# ASSIGNED TASK:
Having read the listing below, repeat it exactly.

------------------------------------------------------------------------

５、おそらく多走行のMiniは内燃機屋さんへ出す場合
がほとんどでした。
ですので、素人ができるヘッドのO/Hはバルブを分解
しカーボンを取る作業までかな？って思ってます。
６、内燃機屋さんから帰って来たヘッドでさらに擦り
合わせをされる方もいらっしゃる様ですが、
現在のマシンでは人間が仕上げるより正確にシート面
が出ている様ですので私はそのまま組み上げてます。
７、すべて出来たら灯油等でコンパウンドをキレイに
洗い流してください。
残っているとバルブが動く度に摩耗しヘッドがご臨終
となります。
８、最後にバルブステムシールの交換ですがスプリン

------------------------------------------------------------------------

# EXERCISE RESULT:
５、おそらく多走行のMiniは内燃機屋さんへ出す場合
がほとんどでした。
ですので、素人ができるヘッドのO/Hはバルブを分解
しカーボンを取る作業までかな？って思ってます。
６、内燃機屋さんから帰って来たヘッドでさらに擦り
合わせをされる方もいらっしゃる様ですが、
現在のマシンでは人間が仕上げるより正確にシート面
が出ている様ですので私はそのまま組み上げてます。
７、すべて出来たら灯油等でコンパウンドをキレイに
洗い流してください。
残っているとバルブが動く度に摩耗しヘッドがご臨終
となります。
８、最後にバルブステムシールの交換ですがスプリン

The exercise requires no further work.